Indivíduos previamente infectados pelo vírus da dengue apresentam mais que o dobro de risco de desenvolver leucemia em comparação com aqueles sem histórico de infecção pelo vírus. Os resultados do estudo realizado em Taiwan foram publicados no Cancer Epidemiology, Biomarkers & Prevention, periódico da Associação Americana de Pesquisa do Câncer (AACR). O hematologista Nelson Hamerschlak (foto), coordenador do Programa de Hematologia e Transplantes de Medula Óssea do Hospital Israelita Albert Einstein (HIAE), comenta o trabalho.
Segundo a Organização Mundial da Saúde (OMS), por ano ocorrem cerca de 390 milhões de infecções por dengue, e aproximadamente de 3,9 bilhões de indivíduos estão em risco de infecção em todo o mundo. A dengue é mais prevalente em climas tropicais e subtropicais, geralmente em regiões urbanas e semiurbanas, e a doença é endêmica em mais de 100 países. Nas últimas décadas, a incidência global da doença aumentou drasticamente, e o número de casos relatados à OMS aumentou aproximadamente seis vezes entre 2010 e 2016.

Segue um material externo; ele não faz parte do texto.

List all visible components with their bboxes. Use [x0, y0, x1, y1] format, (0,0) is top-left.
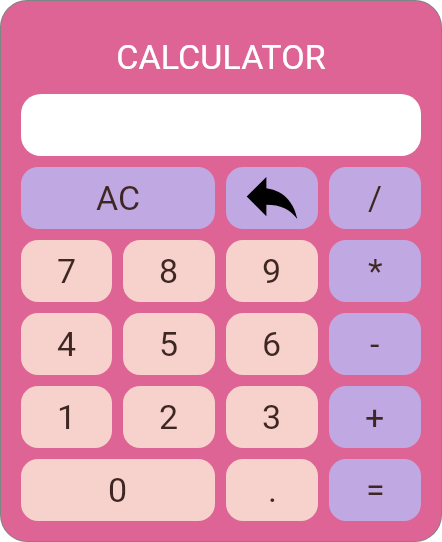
button[interactable]: Backspace	[226, 167, 318, 229]
staticText: /	[368, 178, 383, 218]
staticText: 6	[262, 324, 282, 364]
staticText: +	[365, 397, 385, 437]
button[interactable]: 8	[123, 240, 215, 302]
staticText: 7	[57, 251, 77, 291]
staticText: .	[268, 470, 277, 510]
button[interactable]: =	[329, 459, 421, 521]
staticText: 0	[108, 470, 128, 510]
staticText: =	[366, 470, 385, 510]
staticText: CALCULATOR	[116, 37, 326, 77]
staticText: 5	[159, 324, 179, 364]
staticText: 8	[159, 251, 179, 291]
button[interactable]: +	[329, 386, 421, 448]
button[interactable]: 3	[226, 386, 318, 448]
button[interactable]: .	[226, 459, 318, 521]
button[interactable]: *	[329, 240, 421, 302]
button[interactable]: 7	[21, 240, 112, 302]
staticText: 3	[262, 397, 282, 437]
button[interactable]: 2	[123, 386, 215, 448]
button[interactable]: 5	[123, 313, 215, 375]
button[interactable]: 9	[226, 240, 318, 302]
button[interactable]: AC	[21, 167, 215, 229]
button[interactable]: 0	[21, 459, 215, 521]
staticText: 4	[57, 324, 77, 364]
button[interactable]: /	[329, 167, 421, 229]
button[interactable]: 6	[226, 313, 318, 375]
button[interactable]: -	[329, 313, 421, 375]
staticText: 9	[262, 251, 282, 291]
button[interactable]: 4	[21, 313, 112, 375]
staticText: *	[368, 251, 383, 291]
staticText: -	[370, 324, 380, 364]
button[interactable]: 1	[21, 386, 112, 448]
staticText: 2	[159, 397, 179, 437]
staticText: AC	[96, 178, 141, 218]
staticText: 1	[57, 397, 77, 437]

“Estima-se que aproximadamente 15% dos cânceres humanos em todo o mundo sejam causados por infecções potencialmente evitáveis", disse Guey Chuen Perng, primeiro autor do trabalho e professor da Universidade Nacional Cheng Kung, em Taiwan. "A dengue, apesar de geralmente autolimitada, pode resultar em perfis hematológicos anormais e supressão da medula óssea. No entanto, ainda não se sabe se as pessoas com infecção prévia pelo vírus da dengue têm maior risco de desenvolver leucemia. Agora, este estudo fornece a primeira evidência epidemiológica da associação entre infecção pelo vírus da dengue e leucemia", observa.
O estudo
Perng e colegas analisaram dados populacionais do National Health Insurance Research Database (NHIRD) em Taiwan. Entre 2002 e 2011, eles identificaram 12.573 pacientes infectados por dengue confirmados em laboratório. Cinco indivíduos sem histórico de infecção pelo vírus da dengue (controles) foram selecionados no NHIRD para cada caso de dengue, representando 62.865 indivíduos; os controles foram pareados por idade, sexo, área de residência e ano da infecção. O acompanhamento terminou em 31 de dezembro de 2015.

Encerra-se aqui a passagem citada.